Mercifully, I am saved from too many back pats and hand shakes by the arrival of a reeve. He doesn’t need to say why he’s here. I am exhausted. I am in pain. All I want is a rest and maybe a foot rub, but Lord Allenby needs Ollie and me.
‘Come on,’ Ollie says, and I limp out of the chamber after him.
When we arrive, Lord Allenby props me up in his large leather chair with another glass of that hot, spicy drink. Samson lays a blanket over my lap with a tired smile.
‘I know you need rest, Fern,’ Lord Allenby says, ‘but with this treitre army Samson tells me about I’m worried we don’t have much time.’
‘They had a leader or a sort of general,’ I tell Lord Allenby. ‘A golden treitre. Do you think it could be the one …?’
Lord Al
lenby tenses.
‘Perhaps,’ he says. ‘Perhaps it’s still doing Medraut’s bidding, after all this time.’
‘Sir, the box,’ Samson says.
‘Yes, yes. If this box is as important to Medraut as Samson thinks, we won’t have much time before he tries to retrieve it. Samson and I have tried to find a way of opening it, without luck. Do you think you might be able to take another look?’
Lord Allenby holds out the puzzle box. I take it, running my hands over the black resin that adorns it, then turning it over, tapping into the part of my head that hurts the most, testing different parts of the mahogany for hints of the inspyre that must lurk within.
‘What are you hoping to find?’ Ollie says.
‘Some hint at what he’s going to do next,’ Lord Allenby says. ‘Something that will help me and the other lords formulate a plan for stopping him.’
I shake my head. ‘I’m sorry, I don’t know if it’s because I’m tired, but I can’t find a way of opening it. I can’t sense any locks inside. I don’t think this is a puzzle box at all.’ I meet Samson’s eyes, knowing how much this is going to confuse and upset him, to have gone through everything we did for nothing. ‘I think it’s just solid wood.’
‘But he was so protective of it,’ Samson says.
Ollie moves forward, an odd expression on his face. ‘Can I try?’
Lord Allenby takes it from me and passes it to my brother.

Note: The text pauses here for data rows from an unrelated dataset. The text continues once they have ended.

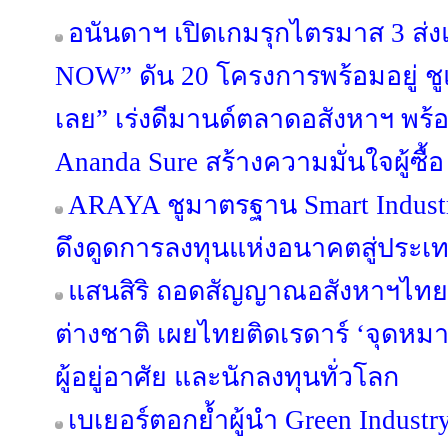
อนันดาฯ เปิดเกมรุกไตรมาส 3 
NOW” ดัน 20 โครงการพร้อมอยู่ ชูแนว
เลย” เร่งดีมานด์ตลาดอสังหาฯ พ
Ananda Sure สร้างความมั่นใจผู้ซื้อ
ARAYA ชูมาตรฐาน Smart Industr
ดึงดูดการลงทุนแห่งอนาคตสู่ประ
แสนสิริ ถอดสัญญาณอสังหาฯไทย ผ
ต่างชาติ เผยไทยติดเรดาร์ ‘จุดห
ผู้อยู่อาศัย และนักลงทุนทั่วโลก
เบเยอร์ตอกย้ำผู้นำ Green Industr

The effect is instant. Ollie cries out as the box is placed in his hands, but he doesn’t seem to be able to let go of it. He falls to the ground and convulses.
‘Get it off him!’ I shout. Samson and Lord Allenby try to prise the box from Ollie’s grasp, but they’re being too gentle. I throw myself off the chair and wrestle with it. A lightning bolt of inspyre shoots out from the place where our hands touch. The pain in my head spikes, then seems to rush down my arm, fusing my hand to my brother’s. My vision goes black, then is replaced by something else entirely. A new world. A future already set in motion. Blank expressions; grey buildings; and blood, blood everywhere. I tear the box – and myself – away from Ollie, and the vision dissipates. Ollie sits up shakily. Blood is trickling from his ears.